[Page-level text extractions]

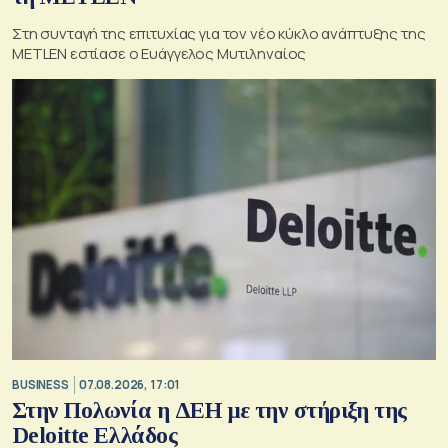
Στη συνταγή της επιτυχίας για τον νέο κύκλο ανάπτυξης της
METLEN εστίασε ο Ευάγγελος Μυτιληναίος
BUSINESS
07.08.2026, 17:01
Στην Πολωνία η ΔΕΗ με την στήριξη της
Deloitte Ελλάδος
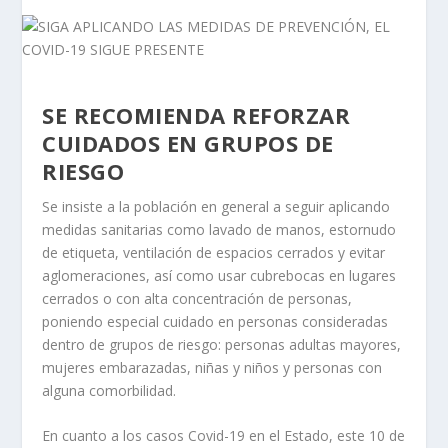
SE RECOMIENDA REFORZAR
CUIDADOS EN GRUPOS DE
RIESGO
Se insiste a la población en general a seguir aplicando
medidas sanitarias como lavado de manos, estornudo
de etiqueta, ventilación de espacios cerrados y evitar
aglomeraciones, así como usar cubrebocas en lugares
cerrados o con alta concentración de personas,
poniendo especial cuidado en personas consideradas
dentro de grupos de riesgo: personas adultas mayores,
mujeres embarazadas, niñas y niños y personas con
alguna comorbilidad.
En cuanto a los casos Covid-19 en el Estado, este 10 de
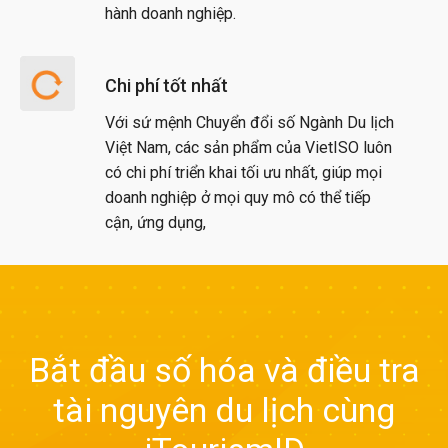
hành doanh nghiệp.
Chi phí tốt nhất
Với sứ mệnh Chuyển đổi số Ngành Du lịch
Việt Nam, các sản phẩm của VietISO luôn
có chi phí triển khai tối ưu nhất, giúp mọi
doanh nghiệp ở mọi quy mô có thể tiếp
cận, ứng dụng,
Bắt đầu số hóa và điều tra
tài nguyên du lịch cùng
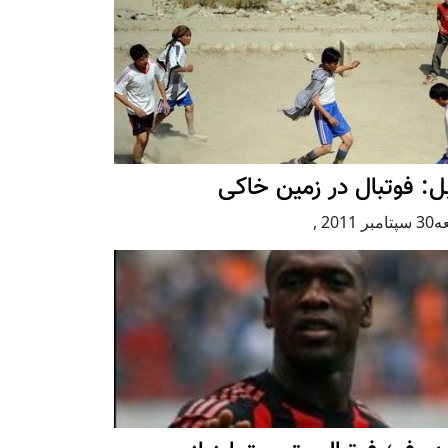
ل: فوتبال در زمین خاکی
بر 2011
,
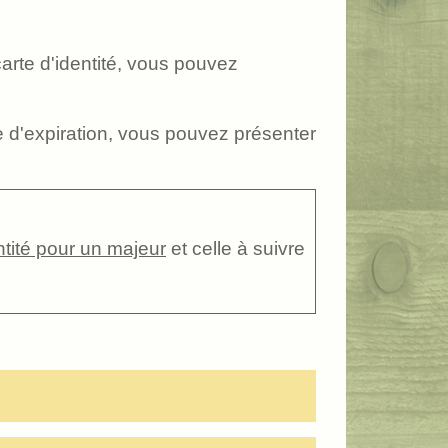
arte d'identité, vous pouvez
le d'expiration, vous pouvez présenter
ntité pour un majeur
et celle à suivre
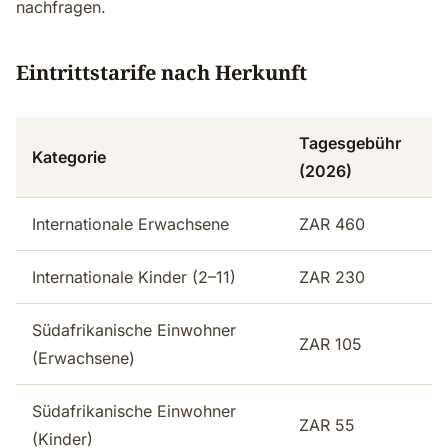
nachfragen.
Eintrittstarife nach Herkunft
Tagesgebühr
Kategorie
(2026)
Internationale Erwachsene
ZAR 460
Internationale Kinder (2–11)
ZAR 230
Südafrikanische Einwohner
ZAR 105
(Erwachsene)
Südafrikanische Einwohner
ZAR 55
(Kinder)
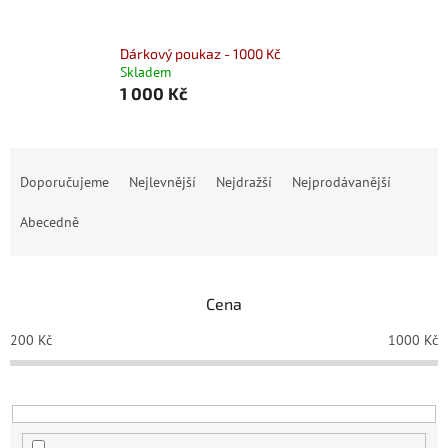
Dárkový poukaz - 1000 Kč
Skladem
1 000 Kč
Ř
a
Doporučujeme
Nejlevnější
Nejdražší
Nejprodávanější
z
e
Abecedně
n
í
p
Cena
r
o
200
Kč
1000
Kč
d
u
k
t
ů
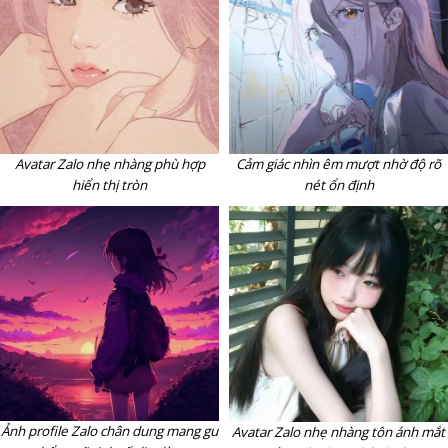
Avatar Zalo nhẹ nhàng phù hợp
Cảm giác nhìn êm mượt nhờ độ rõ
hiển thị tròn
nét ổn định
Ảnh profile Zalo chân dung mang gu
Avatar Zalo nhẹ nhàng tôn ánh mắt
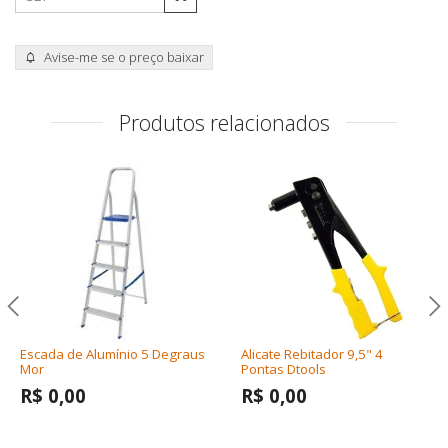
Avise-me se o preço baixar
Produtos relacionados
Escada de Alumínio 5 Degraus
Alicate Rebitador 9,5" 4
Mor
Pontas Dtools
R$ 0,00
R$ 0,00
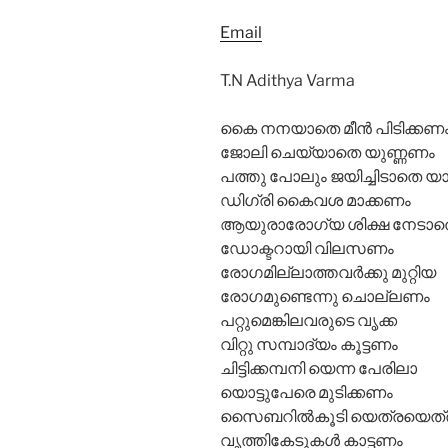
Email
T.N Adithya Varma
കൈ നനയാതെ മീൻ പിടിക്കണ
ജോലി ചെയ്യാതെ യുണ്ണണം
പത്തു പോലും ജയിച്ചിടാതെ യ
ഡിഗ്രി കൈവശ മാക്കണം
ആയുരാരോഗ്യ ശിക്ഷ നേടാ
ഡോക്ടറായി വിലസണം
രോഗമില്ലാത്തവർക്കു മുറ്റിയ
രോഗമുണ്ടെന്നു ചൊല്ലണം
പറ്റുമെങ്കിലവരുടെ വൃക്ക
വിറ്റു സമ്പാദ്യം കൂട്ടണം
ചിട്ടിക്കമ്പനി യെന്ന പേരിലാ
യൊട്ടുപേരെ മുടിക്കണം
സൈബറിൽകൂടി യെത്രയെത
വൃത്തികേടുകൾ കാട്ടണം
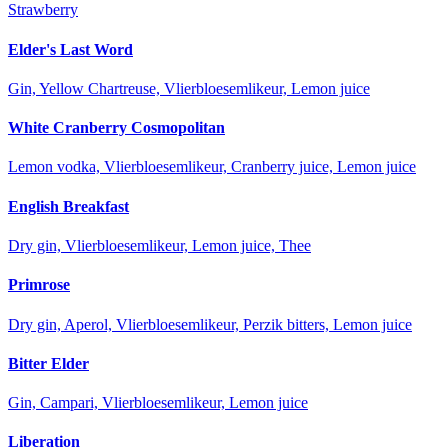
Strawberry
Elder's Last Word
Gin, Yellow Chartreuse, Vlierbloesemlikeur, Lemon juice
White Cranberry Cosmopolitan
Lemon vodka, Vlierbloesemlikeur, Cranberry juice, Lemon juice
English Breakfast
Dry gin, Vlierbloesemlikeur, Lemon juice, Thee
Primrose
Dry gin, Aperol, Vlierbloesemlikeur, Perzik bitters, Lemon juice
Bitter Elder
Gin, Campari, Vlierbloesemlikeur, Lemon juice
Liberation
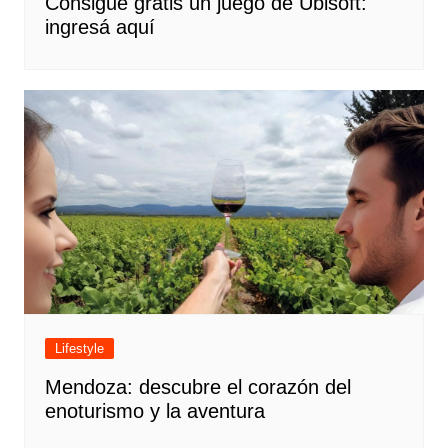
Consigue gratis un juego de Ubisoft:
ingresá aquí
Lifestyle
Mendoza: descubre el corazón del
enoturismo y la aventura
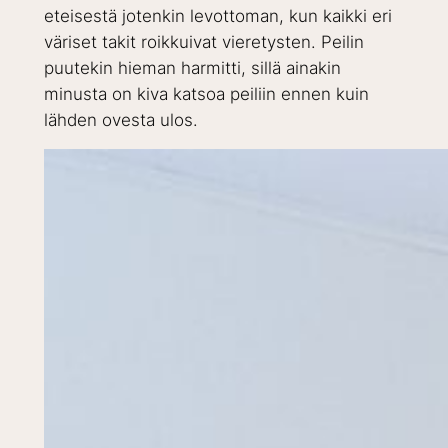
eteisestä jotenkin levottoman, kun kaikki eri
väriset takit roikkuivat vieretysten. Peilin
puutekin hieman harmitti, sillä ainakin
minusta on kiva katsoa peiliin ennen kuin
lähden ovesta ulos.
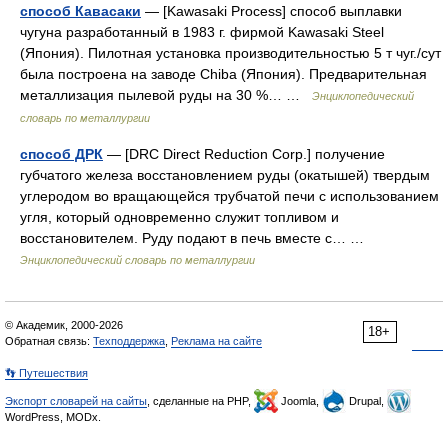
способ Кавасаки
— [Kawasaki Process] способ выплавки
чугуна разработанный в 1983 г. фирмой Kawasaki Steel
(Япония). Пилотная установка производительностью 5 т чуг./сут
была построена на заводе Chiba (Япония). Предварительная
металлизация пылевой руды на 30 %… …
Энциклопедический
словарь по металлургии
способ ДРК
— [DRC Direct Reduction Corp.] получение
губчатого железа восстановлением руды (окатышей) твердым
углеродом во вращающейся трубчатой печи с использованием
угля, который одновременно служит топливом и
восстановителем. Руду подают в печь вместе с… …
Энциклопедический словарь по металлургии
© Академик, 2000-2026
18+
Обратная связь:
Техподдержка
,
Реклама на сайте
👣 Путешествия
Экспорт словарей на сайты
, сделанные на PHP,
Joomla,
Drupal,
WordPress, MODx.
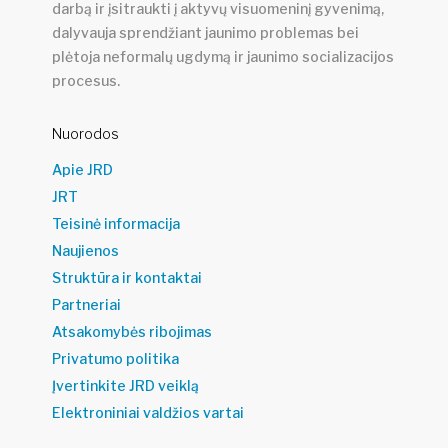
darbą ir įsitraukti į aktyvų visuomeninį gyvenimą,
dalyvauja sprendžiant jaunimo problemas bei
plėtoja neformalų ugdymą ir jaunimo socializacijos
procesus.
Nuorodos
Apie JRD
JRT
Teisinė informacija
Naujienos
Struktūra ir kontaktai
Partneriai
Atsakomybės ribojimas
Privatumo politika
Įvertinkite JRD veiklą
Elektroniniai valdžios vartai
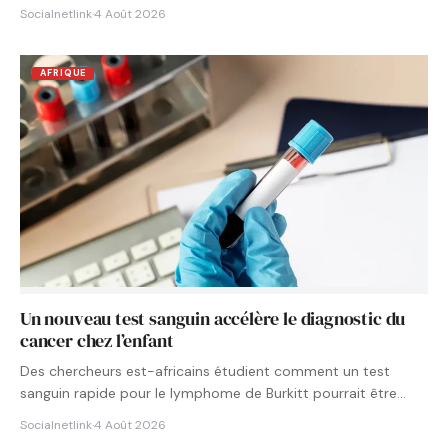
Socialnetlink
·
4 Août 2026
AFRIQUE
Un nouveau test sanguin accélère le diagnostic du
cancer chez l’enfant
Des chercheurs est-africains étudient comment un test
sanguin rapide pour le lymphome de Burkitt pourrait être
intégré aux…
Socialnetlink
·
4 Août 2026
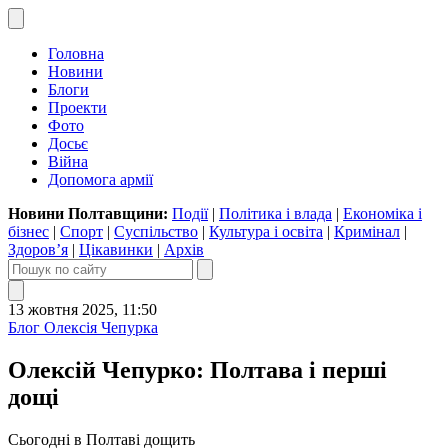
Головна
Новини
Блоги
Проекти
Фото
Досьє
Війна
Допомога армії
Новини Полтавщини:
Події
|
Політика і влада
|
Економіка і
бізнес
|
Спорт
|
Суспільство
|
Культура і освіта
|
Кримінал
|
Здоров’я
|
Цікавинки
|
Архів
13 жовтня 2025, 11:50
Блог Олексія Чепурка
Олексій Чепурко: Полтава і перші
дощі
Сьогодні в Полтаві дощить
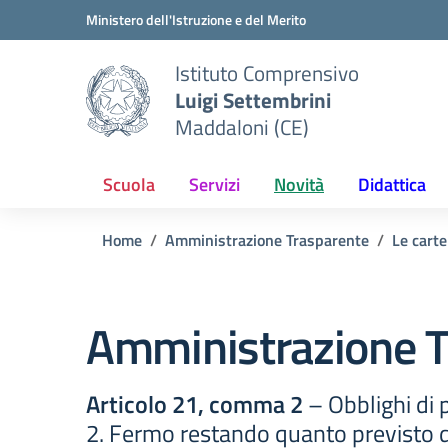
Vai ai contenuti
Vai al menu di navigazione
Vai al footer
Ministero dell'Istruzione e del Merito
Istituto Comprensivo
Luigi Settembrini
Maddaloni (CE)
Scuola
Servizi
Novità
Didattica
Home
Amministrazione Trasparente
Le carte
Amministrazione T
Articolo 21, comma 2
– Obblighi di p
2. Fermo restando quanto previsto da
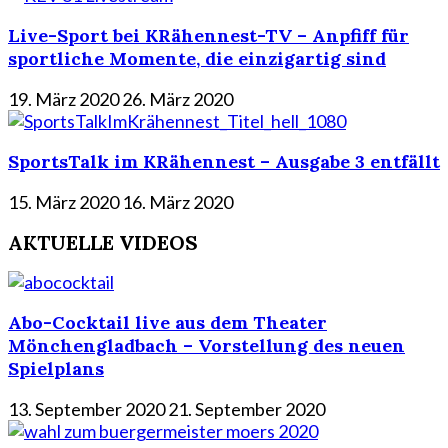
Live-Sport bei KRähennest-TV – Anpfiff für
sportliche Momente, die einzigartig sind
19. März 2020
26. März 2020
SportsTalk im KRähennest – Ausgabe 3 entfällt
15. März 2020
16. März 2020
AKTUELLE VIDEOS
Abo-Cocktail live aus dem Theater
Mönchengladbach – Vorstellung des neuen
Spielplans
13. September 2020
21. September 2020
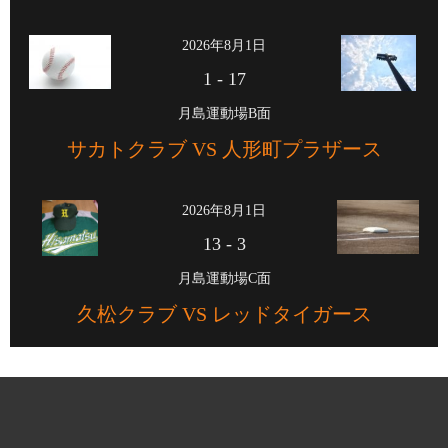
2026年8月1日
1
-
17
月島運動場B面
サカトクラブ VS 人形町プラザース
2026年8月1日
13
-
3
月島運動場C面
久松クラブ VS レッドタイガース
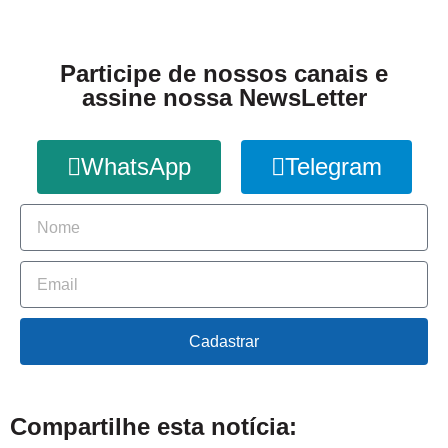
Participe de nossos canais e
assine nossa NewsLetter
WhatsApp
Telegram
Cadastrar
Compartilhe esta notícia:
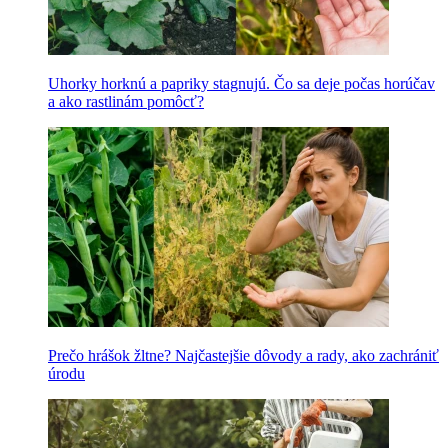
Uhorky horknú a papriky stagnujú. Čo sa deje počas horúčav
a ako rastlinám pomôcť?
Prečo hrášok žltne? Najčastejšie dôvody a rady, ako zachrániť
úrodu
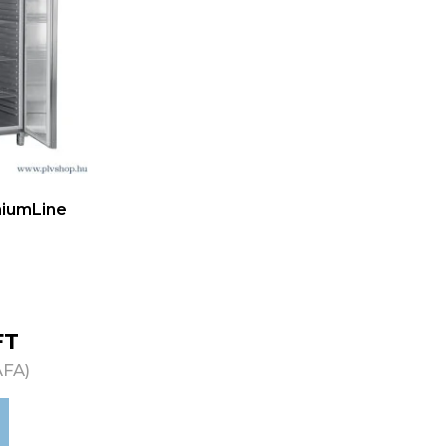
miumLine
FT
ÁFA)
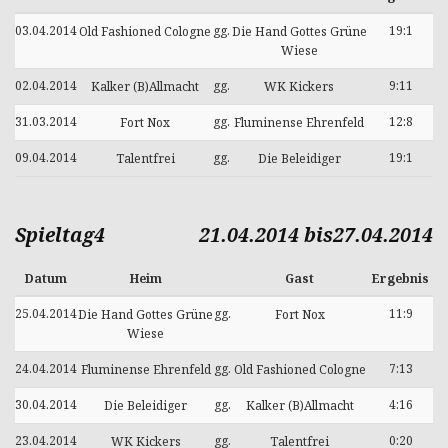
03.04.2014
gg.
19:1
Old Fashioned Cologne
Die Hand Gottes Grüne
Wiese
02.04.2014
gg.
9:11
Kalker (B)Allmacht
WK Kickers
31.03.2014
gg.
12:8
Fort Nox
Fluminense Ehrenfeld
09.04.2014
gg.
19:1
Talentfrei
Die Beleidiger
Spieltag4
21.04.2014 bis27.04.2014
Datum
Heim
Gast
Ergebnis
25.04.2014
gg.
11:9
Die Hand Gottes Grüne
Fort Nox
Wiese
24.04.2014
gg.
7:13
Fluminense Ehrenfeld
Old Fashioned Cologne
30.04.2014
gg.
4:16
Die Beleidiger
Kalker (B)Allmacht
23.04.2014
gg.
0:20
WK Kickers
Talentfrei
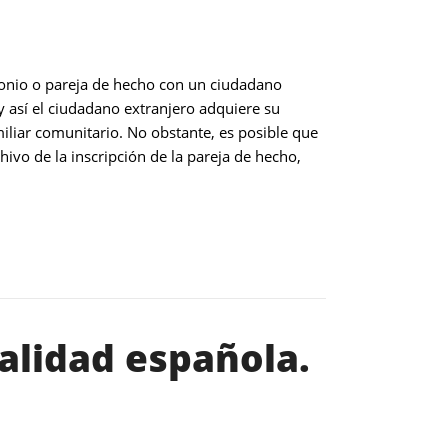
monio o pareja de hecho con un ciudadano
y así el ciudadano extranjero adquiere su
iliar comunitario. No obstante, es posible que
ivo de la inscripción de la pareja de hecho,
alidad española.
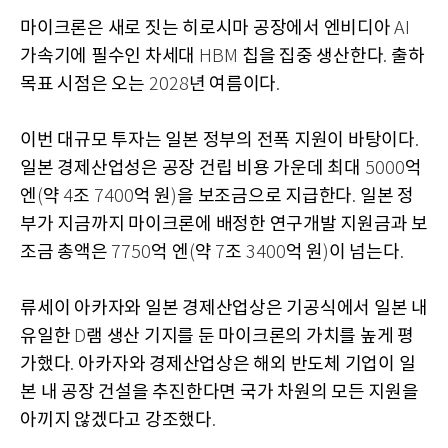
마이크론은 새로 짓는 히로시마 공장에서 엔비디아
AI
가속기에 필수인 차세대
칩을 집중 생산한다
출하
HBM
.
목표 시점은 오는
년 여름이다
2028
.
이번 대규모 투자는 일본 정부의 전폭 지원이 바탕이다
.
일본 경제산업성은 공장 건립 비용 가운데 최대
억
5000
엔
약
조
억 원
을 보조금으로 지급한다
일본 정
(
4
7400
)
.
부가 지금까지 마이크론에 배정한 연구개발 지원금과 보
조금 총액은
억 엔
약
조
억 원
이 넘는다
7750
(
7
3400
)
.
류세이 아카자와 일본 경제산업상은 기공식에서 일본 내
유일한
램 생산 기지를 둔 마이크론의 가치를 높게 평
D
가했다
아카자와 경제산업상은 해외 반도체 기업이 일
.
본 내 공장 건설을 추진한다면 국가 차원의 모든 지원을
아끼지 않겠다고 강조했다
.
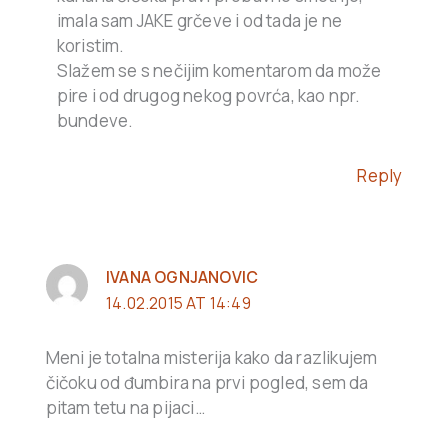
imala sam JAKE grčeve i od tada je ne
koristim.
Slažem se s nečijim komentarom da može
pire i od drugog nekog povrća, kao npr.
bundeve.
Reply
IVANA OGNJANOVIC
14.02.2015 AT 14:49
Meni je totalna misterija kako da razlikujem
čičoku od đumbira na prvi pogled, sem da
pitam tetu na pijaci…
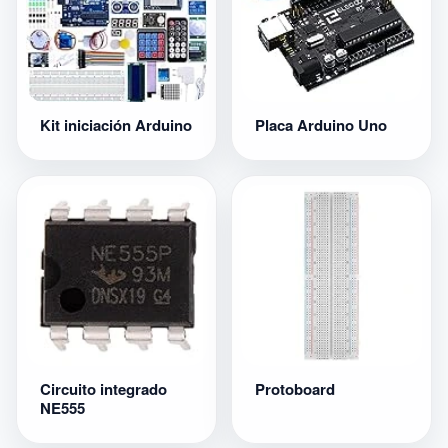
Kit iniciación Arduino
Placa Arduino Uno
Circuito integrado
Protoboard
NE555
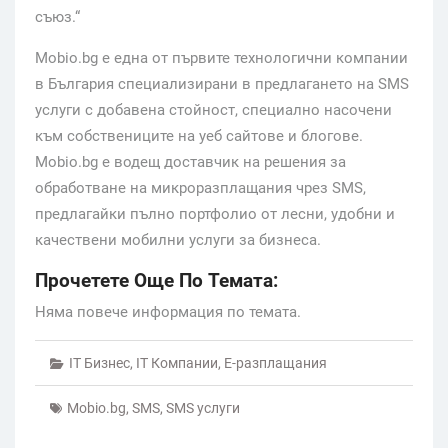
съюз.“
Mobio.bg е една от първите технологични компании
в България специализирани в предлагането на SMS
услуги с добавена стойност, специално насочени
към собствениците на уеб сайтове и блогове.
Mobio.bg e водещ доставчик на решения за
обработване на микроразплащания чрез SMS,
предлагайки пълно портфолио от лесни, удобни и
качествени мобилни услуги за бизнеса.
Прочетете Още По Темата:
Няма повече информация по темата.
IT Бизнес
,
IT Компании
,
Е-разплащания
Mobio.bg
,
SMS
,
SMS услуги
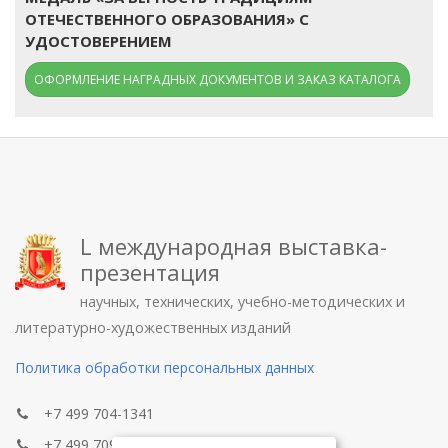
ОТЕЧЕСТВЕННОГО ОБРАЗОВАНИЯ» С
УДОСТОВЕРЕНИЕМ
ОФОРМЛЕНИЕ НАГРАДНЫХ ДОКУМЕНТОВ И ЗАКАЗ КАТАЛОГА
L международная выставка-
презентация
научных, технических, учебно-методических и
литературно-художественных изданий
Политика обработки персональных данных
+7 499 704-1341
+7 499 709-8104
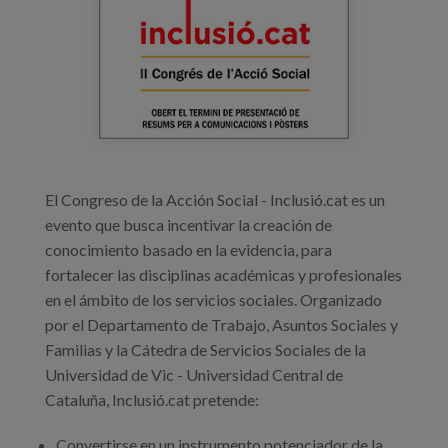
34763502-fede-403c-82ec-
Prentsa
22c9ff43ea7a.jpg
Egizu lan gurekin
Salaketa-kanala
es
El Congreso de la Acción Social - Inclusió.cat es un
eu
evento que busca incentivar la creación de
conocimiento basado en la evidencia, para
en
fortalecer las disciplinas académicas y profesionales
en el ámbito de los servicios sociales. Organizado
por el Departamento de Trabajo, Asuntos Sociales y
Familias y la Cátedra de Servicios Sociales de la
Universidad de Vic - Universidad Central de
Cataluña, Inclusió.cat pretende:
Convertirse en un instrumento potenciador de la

> [What to do]:
Would you please work out how many lines of the data hold "lịch"? Reply with the number alone.

> [Result for this exercise]:
2